Your required reading of the week: Trash, Art, and the Movies. This piece from Pauline Kael appeared in Harper’s, February 1969. I found it in the American Movie Critics anthology and couldn’t put it down. It’s a fantastic essay about high art and low art, what makes movies fun and what makes them tedious. Some good bits…
On connecting with like-minded people (It’s more fun to meet someone who also likes Footloose than to meet someone who also likes, I don’t know, Lawrence of Arabia.):
The romance of movies is not just in those stories and those people on the screen but in the adolescent dream of meeting others who feel as you do about what you’ve seen. You do meet them, of course, and you know each other at once because you talk less about good movies than about what you love in bad movies.

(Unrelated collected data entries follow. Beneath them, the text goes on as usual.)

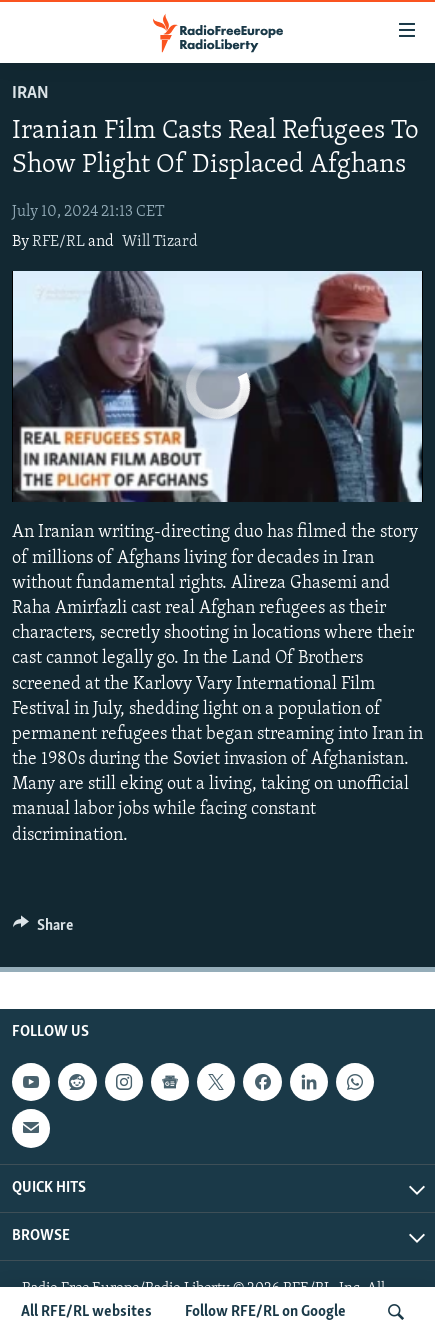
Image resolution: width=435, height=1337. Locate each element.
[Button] (43, 930)
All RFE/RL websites (86, 1312)
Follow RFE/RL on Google (265, 1312)
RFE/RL (58, 242)
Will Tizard (160, 242)
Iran (30, 93)
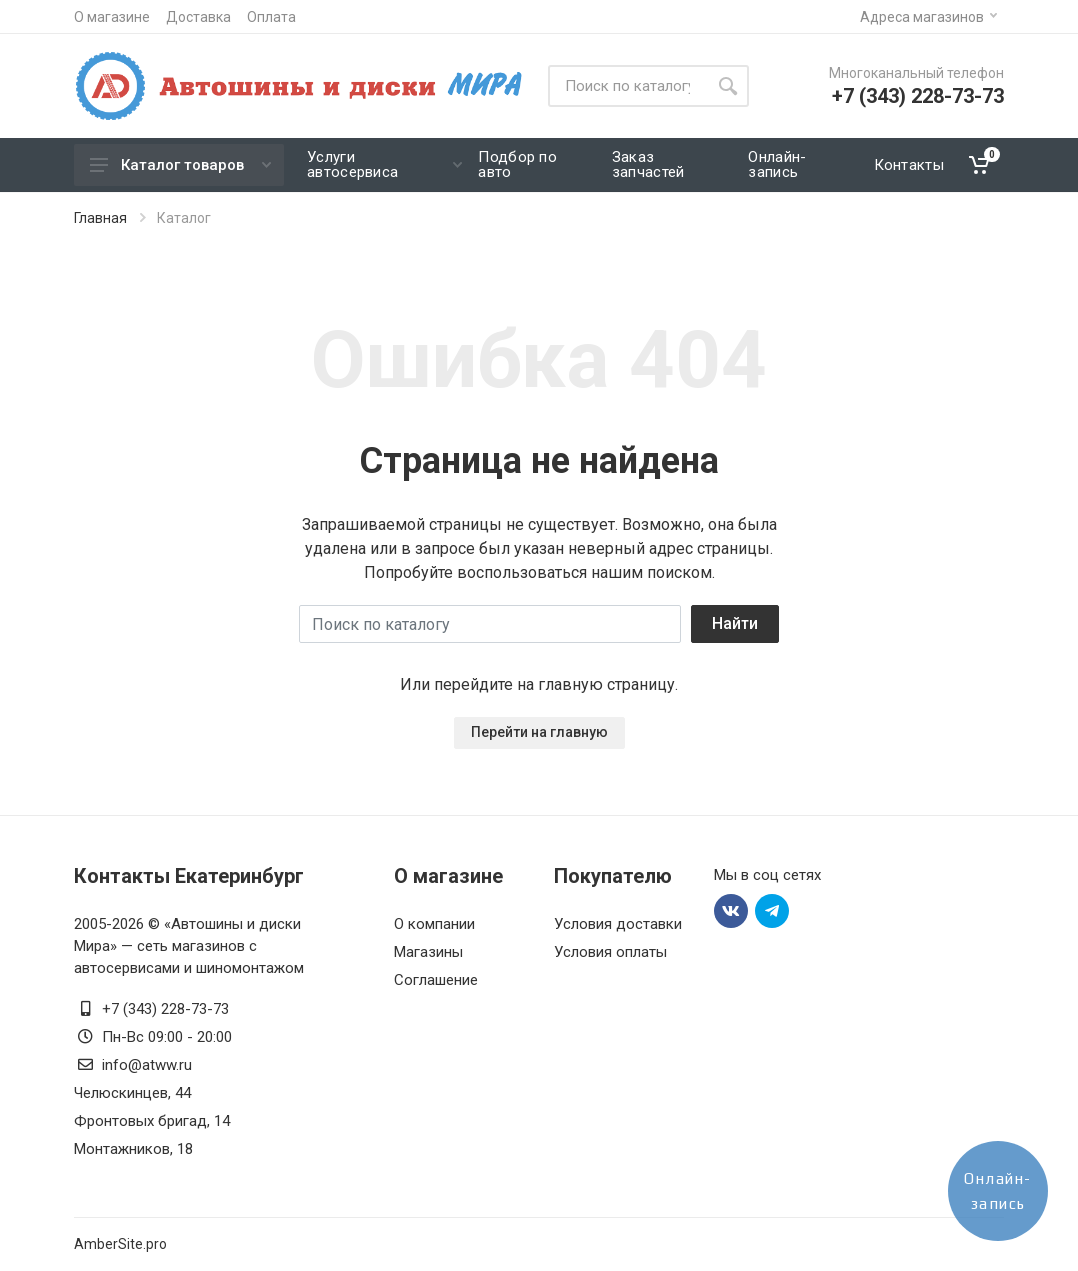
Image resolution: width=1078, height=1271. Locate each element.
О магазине (112, 17)
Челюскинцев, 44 (132, 1093)
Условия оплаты (610, 952)
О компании (434, 924)
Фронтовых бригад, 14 (152, 1121)
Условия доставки (618, 924)
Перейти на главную (539, 732)
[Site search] (627, 86)
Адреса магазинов (928, 17)
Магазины (428, 952)
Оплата (271, 17)
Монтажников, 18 (133, 1149)
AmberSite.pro (120, 1244)
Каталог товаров (180, 165)
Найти (735, 623)
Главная (100, 218)
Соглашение (436, 980)
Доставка (198, 17)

On schooling and aesthetic development (being taught vs. learning to discern):
Perhaps the single most intense pleasure of moviegoing is this non-aesthetic one of escaping from the responsibilities of having the proper responses required of us in our official (school) culture. And yet this is probably the best and most common basis for developing an aesthetic sense because responsibility to pay attention and to appreciate is anti-art, it makes us too anxious for pleasure, too bored for response. Far from supervision and official culture, in the darkness at the movies where nothing is asked of us and we are left alone, the liberation from duty and constraint allows us to develop our own aesthetic responses. Unsupervised enjoyment is probably not the only kind there is but it may feel like the only kind. Irresponsibility is part of the pleasure of all art; it is the part the schools cannot recognize.

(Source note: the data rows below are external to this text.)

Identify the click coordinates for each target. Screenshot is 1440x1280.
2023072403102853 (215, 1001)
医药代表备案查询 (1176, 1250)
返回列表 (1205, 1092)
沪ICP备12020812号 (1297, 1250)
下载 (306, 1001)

On “redeeming” pop trash with academic jargon (just enjoy it, folks!):
We shouldn’t convert what we enjoy it for into false terms derived from our study of the other arts. That’s being false to what we enjoy. If it was priggish for an older generation of reviewers to be ashamed of what they enjoyed and to feel they had to be contemptuous of popular entertainment, it’s even more priggish for a new movie generation to be so proud of what they enjoy that they use their education to try to place trash within the acceptable academic tradition.
We are now told in respectable museum publications that in 1932 a movie like Shanghai Express “was completely misunderstood as a mindless adventure” when indeed it was completely understood as a mindless adventure. And enjoyed as a mindless adventure. It’s a peculiar form of movie madness crossed with academicism, this lowbrowism masquerading as highbrowism, eating a candy bar and cleaning an “allegorical problem of human faith” out of your teeth.